Sunday, July 17, 2016

Why are you running so slow?!

Alternately titled, what is HRT and why are you doing it?

The marathon distance intimidates me.  But that is all the more reason I signed up to do one.  Once upon a time the idea of lacing up my shoes and leaving the house at all intimidated me.  And here we are!

I have followed quite a few AMR training plans.  I enjoy the books, I enjoy the podcasts and I have been super happy with the intelligent, easy to understand plans they have put together.  So when I listened to the intro podcast with MK, it seemed only natural that I'd at least check it out.

Fun fact: I have a tattoo on my left wrist of a compass.  I got it last summer after a lot of thought about what and where I wanted it.  Ultimately I decided on a compass because it reminds me to keep exploring.  Exploring myself, exploring new things and new places.  One thing I am proud of myself for is that I am willing to try new things.  I enjoy learning something new.  If I hadn't been open to trying new things, I never would have started running.  This is in line with why I've decided to pursue a marathon distance and why I chose HRT to do it.  They are both total unknowns to me.  I trust AMR and was willing to try something brand new.

A brief overview - basically, my runs are primarily time based, not mile based.  I have to keep my heart rate under 140 beats per minute (I have a little cushion, up to 142) and that's that.  It is obviously way more complicated than that and I really recommend the HR 101 podcast that AMR put out if you're curious.  But those are my general focus on a run.  I have a warm up that I do, and some strength training moves afterward.  Some runs have accelerators and pick ups in them and I do those as instructed.  It's not perfect, I don't always do all of the things all of the time but more often than not I am doing what I should be.

I drank the kool-aid, I listened to the podcasts and I settled in.  If I am going to do this, I am going to do it all the way.  I dropped pace from the display on my watch, and now only run with my HR and time displayed.  That helps tremendously.

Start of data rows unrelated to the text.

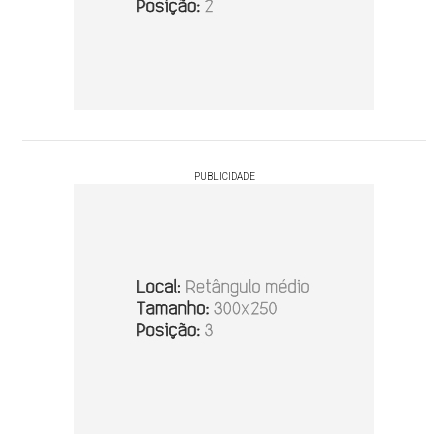
PUBLICIDADE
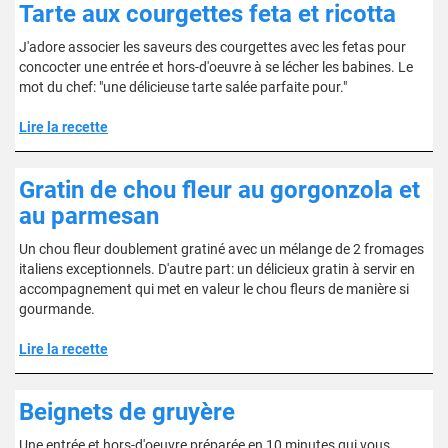
Tarte aux courgettes feta et ricotta
J'adore associer les saveurs des courgettes avec les fetas pour
concocter une entrée et hors-d'oeuvre à se lécher les babines. Le
mot du chef: "une délicieuse tarte salée parfaite pour."
Lire la recette
Gratin de chou fleur au gorgonzola et
au parmesan
Un chou fleur doublement gratiné avec un mélange de 2 fromages
italiens exceptionnels. D'autre part: un délicieux gratin à servir en
accompagnement qui met en valeur le chou fleurs de manière si
gourmande.
Lire la recette
Beignets de gruyère
Une entrée et hors-d'oeuvre préparée en 10 minutes qui vous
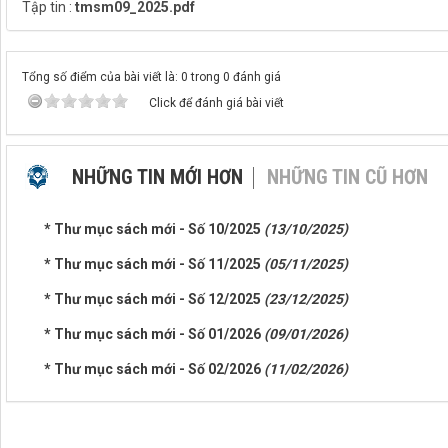
Tập tin :
tmsm09_2025.pdf
Tổng số điểm của bài viết là: 0 trong 0 đánh giá
Click để đánh giá bài viết
NHỮNG TIN MỚI HƠN
NHỮNG TIN CŨ HƠN
* Thư mục sách mới - Số 10/2025
(13/10/2025)
* Thư mục sách mới - Số 11/2025
(05/11/2025)
* Thư mục sách mới - Số 12/2025
(23/12/2025)
* Thư mục sách mới - Số 01/2026
(09/01/2026)
* Thư mục sách mới - Số 02/2026
(11/02/2026)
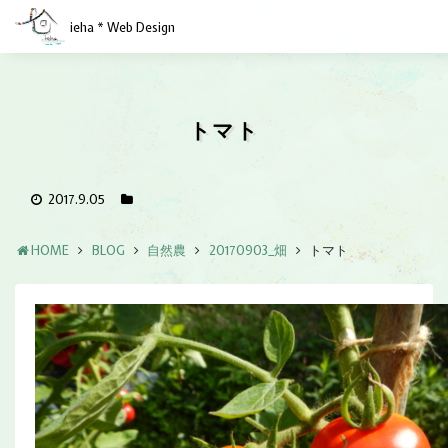
ieha * Web Design
トマト
2017.9.05
HOME
BLOG
自然農
20170903_畑
トマト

There are times where I hate the whole thing.  There are times when I want to quit and tell my HR to shove it.  And then I look at my week.  I've run 5 days consistently for the last 8 weeks, I am getting up early in the morning to run. I just keep getting up and doing it.  I am uninjured, I am not flat-out on my back exhausted all the time and more and more I am running instead of shuffling.  My long run yesterday was 2 hours and 48 minutes or 14 miles, whichever comes first (confession: it wasn't 14 miles).  I finished that, and was still able to be engaged and present with my family.  Which means chasing a toddler - in the past, a run that long would have put me down and out for the afternoon.

My wave of training isn't even halfway there yet and I am so curious as to what the next 11 weeks will bring.